(The Need for) A Global Resource Manager for Data Analytics Clusters
by Ganesh Ananthanarayanan, Researcher at Microsoft Research
The necessity to process large quantities of data has led to widespread adoption of data parallel analytics frameworks like Google MapReduce, Hadoop, Microsoft Cosmos and Spark. These frameworks automatically compose a job into many small tasks, which then run in parallel on massively large clusters. While these frameworks were originally designed for batch processing, they have increasingly evolved to also serve interactive analytics.

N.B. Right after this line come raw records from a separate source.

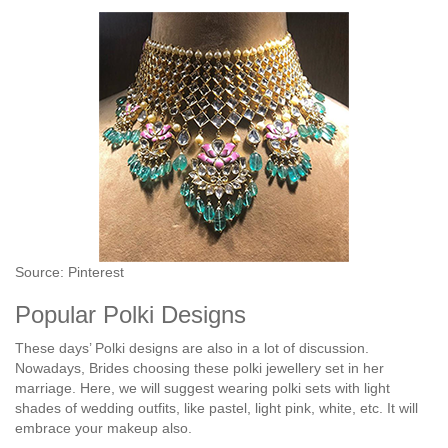
Source: Pinterest
Popular Polki Designs
These days’ Polki designs are also in a lot of discussion.
Nowadays, Brides choosing these polki jewellery set in her
marriage. Here, we will suggest wearing polki sets with light
shades of wedding outfits, like pastel, light pink, white, etc. It will
embrace your makeup also.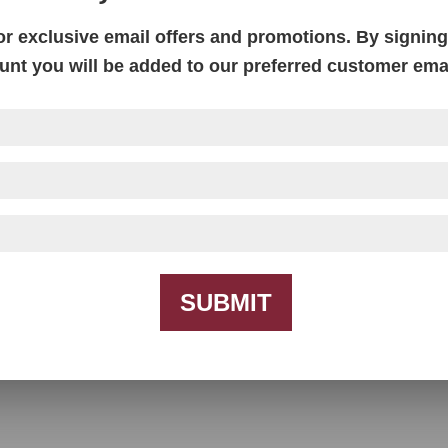
or exclusive email offers and promotions. By signing 
unt you will be added to our preferred customer email
Farmhouse TV Console – 60″W
SUBMIT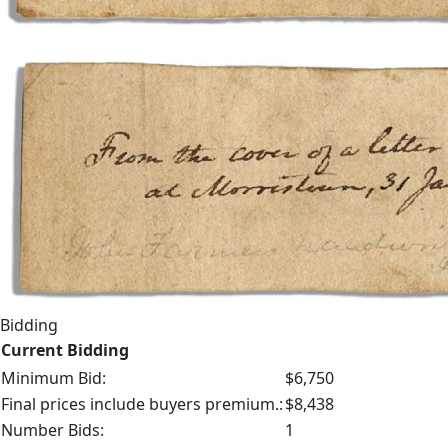
Bidding
Current Bidding
Minimum Bid:
$6,750
Final prices include buyers premium.:
$8,438
Number Bids:
1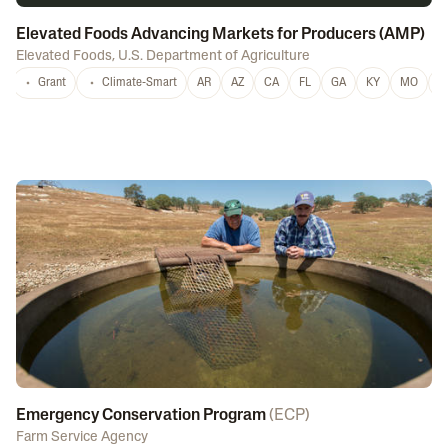
Elevated Foods Advancing Markets for Producers (AMP)
Elevated Foods
,
U.S. Department of Agriculture
Grant
Climate-Smart
AR
AZ
CA
FL
GA
KY
MO
M
Emergency Conservation Program
(
ECP
)
Farm Service Agency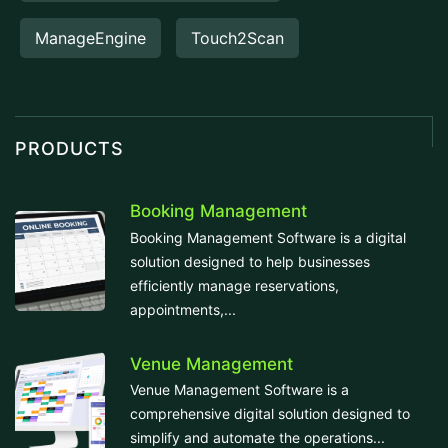
ManageEngine
Touch2Scan
PRODUCTS
Booking Management
Booking Management Software is a digital
solution designed to help businesses
efficiently manage reservations,
appointments,...
Venue Management
Venue Management Software is a
comprehensive digital solution designed to
simplify and automate the operations...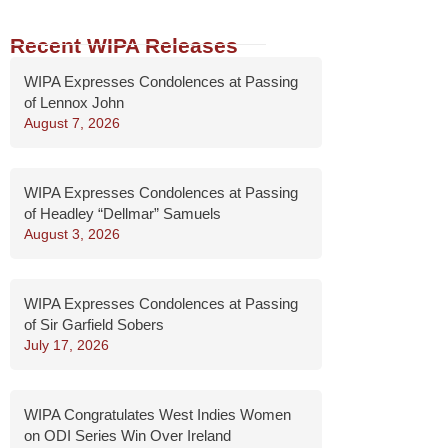
Recent WIPA Releases
WIPA Expresses Condolences at Passing
of Lennox John
August 7, 2026
WIPA Expresses Condolences at Passing
of Headley “Dellmar” Samuels
August 3, 2026
WIPA Expresses Condolences at Passing
of Sir Garfield Sobers
July 17, 2026
WIPA Congratulates West Indies Women
on ODI Series Win Over Ireland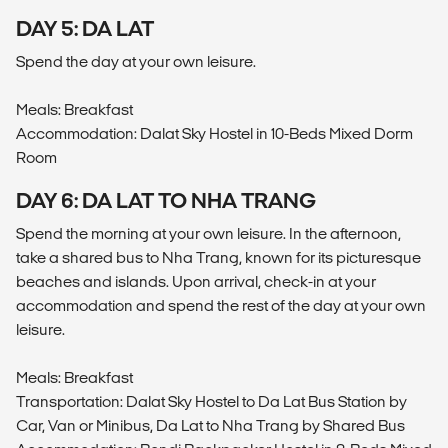
DAY 5: DA LAT
Spend the day at your own leisure.
Meals: Breakfast
Accommodation: Dalat Sky Hostel in 10-Beds Mixed Dorm
Room
DAY 6: DA LAT TO NHA TRANG
Spend the morning at your own leisure. In the afternoon,
take a shared bus to Nha Trang, known for its picturesque
beaches and islands. Upon arrival, check-in at your
accommodation and spend the rest of the day at your own
leisure.
Meals: Breakfast
Transportation: Dalat Sky Hostel to Da Lat Bus Station by
Car, Van or Minibus, Da Lat to Nha Trang by Shared Bus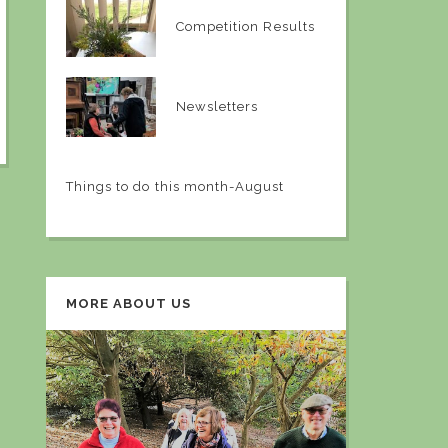
Competition Results
Newsletters
Things to do this month-August
MORE ABOUT US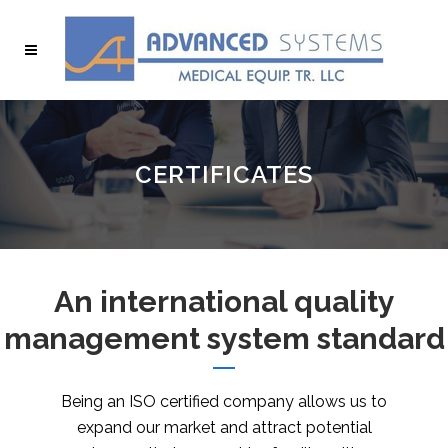
CERTIFICATES
An international quality
management system standard
Being an ISO certified company allows us to
expand our market and attract potential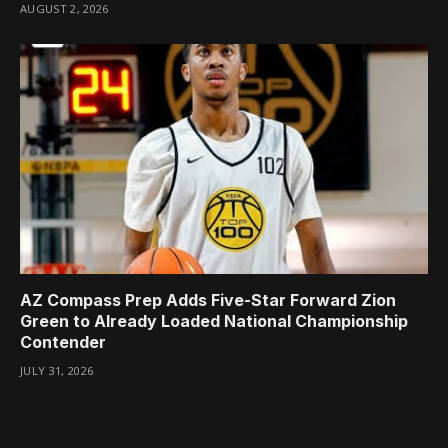
AUGUST 2, 2026
AZ Compass Prep Adds Five-Star Forward Zion
Green to Already Loaded National Championship
Contender
JULY 31, 2026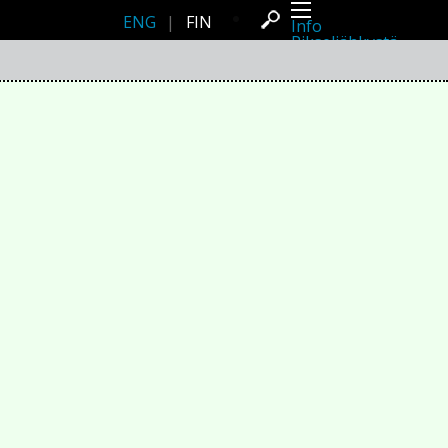
ENG
|
FIN
Info
Pikseliähkystä
Viimeisimmät uutiset
Lehdistö
Toiminta
Tapahtumat
Projektit
Festivaali
Residenssit
Ihmiset
Jäsenet
Network
Kollegat
Arkisto
Kaikki julkaisut
Festivaalit
Vuosittainen arkisto
2026
2025
2024
2023
2022
2021
2020
2019
2018
2017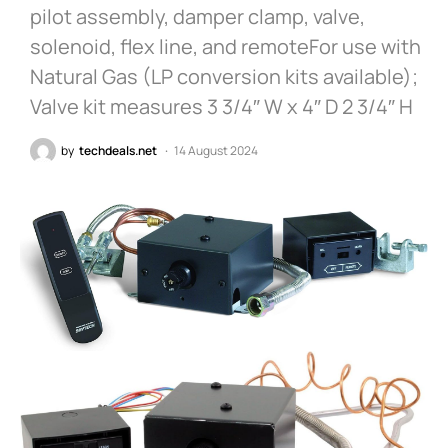
pilot assembly, damper clamp, valve,
solenoid, flex line, and remoteFor use with
Natural Gas (LP conversion kits available);
Valve kit measures 3 3/4″ W x 4″ D 2 3/4″ H
by
techdeals.net
14 August 2024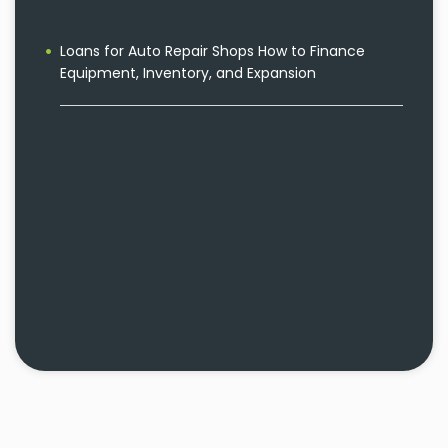
Loans for Auto Repair Shops How to Finance
Equipment, Inventory, and Expansion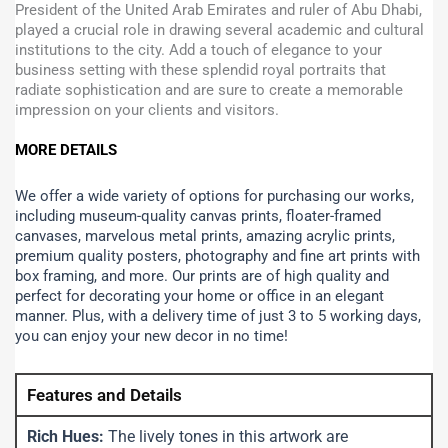
President of the United Arab Emirates and ruler of Abu Dhabi,
played a crucial role in drawing several academic and cultural
institutions to the city. Add a touch of elegance to your
business setting with these splendid royal portraits that
radiate sophistication and are sure to create a memorable
impression on your clients and visitors.
MORE DETAILS
We offer a wide variety of options for purchasing our works,
including museum-quality canvas prints, floater-framed
canvases, marvelous metal prints, amazing acrylic prints,
premium quality posters, photography and fine art prints with
box framing, and more.
Our prints are of high quality and
perfect for decorating your home or office in an elegant
manner. Plus, with a delivery time of just 3 to 5 working days,
you can enjoy your new decor in no time!
Features and Details
Rich Hues:
The lively tones in this artwork are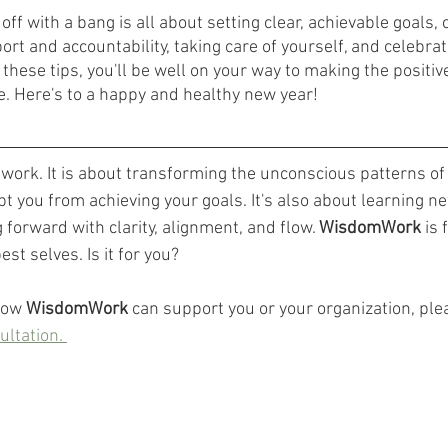
off with a bang is all about setting clear, achievable goals, 
port and accountability, taking care of yourself, and celebrat
g these tips, you'll be well on your way to making the positi
fe. Here's to a happy and healthy new year!
r work. It is about transforming the unconscious patterns o
t you from achieving your goals. It's also about learning ne
forward with clarity, alignment, and flow. 
WisdomWork
 is
est selves. Is it for you? 
how 
WisdomWork
 can support you or your organization, ple
ultation. 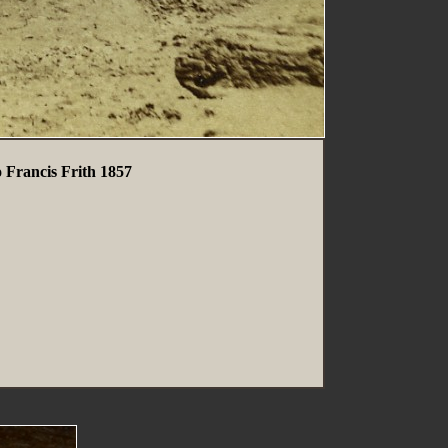
 Francis Frith 1857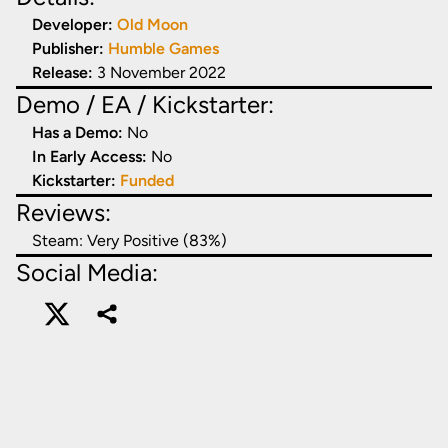
Developer:
Old Moon
Publisher:
Humble Games
Release:
3 November 2022
Demo / EA / Kickstarter:
Has a Demo:
No
In Early Access:
No
Kickstarter:
Funded
Reviews:
Steam:
Very Positive (83%)
Social Media: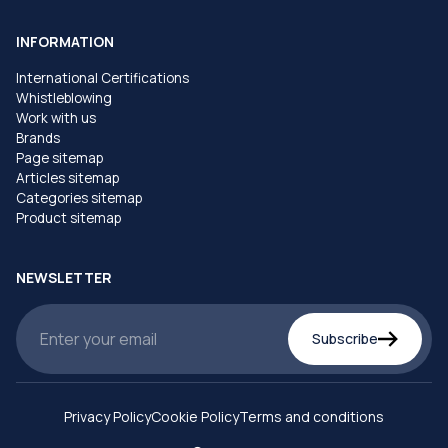
INFORMATION
International Certifications
Whistleblowing
Work with us
Brands
Page sitemap
Articles sitemap
Categories sitemap
Product sitemap
NEWSLETTER
Subscribe
Privacy Policy
Cookie Policy
Terms and conditions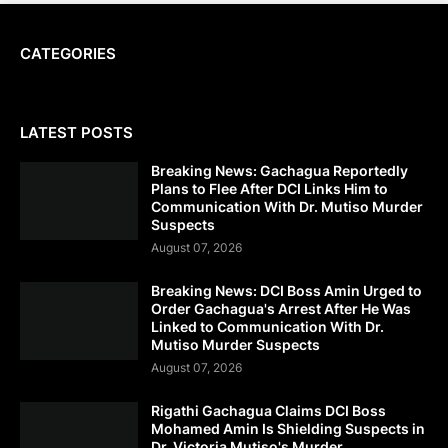
CATEGORIES
LATEST POSTS
Breaking News: Gachagua Reportedly
Plans to Flee After DCI Links Him to
Communication With Dr. Mutiso Murder
Suspects
August 07, 2026
Breaking News: DCI Boss Amin Urged to
Order Gachagua's Arrest After He Was
Linked to Communication With Dr.
Mutiso Murder Suspects
August 07, 2026
Rigathi Gachagua Claims DCI Boss
Mohamed Amin Is Shielding Suspects in
Dr. Victoria Mutiso's Murder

All-or-nothing: An important property of data parallel analytics is that the job finishes (and provides the result) only after its last task finishes. This simple “all-or-nothing” property is crucial to job performance. Therefore, analytics frameworks strive to achieve equal progress across all the tasks of a job. This would lead to no task being left behind, thus providing predictable performance, crucial especially for interactive analytics.
Achieving such equal progress to satisfy the all-or-nothing property, however, is extremely challenging in large complex clusters. Tasks are dependent on resources from multiple layers during their lifetime. The scheduler, that simultaneously deals with tasks of many jobs together, decides the order in which tasks are scheduled. Tasks read their inputs from the underlying distributed file system (e.g., the Hadoop Distributed File System), the priority of access to which decides their progress. Often, data is cached in memory, thus a cache hit or miss significantly alters their completion. When tasks transfer data across the network, they contend with other network flows which decide their completion time. Finally, the resources on the machine that the tasks execute – processors and their caches and memory – also impact performance.
Existing solutions to satisfy the all-or-nothing property of jobs is often piecemeal and ad hoc, e.g., only at the caching layer or only at the scheduler. An important challenge for frameworks to provide predictable performance, thus, is a cluster-wide global resource manager that allocates resources to tasks of a job jointly at all the layers. Such a global resource manager that scales to large cluster sizes will be a high-value proposition for data analytics clusters.
Dr. Ganesh Ananthanarayanan is a Researcher at Microsoft Research.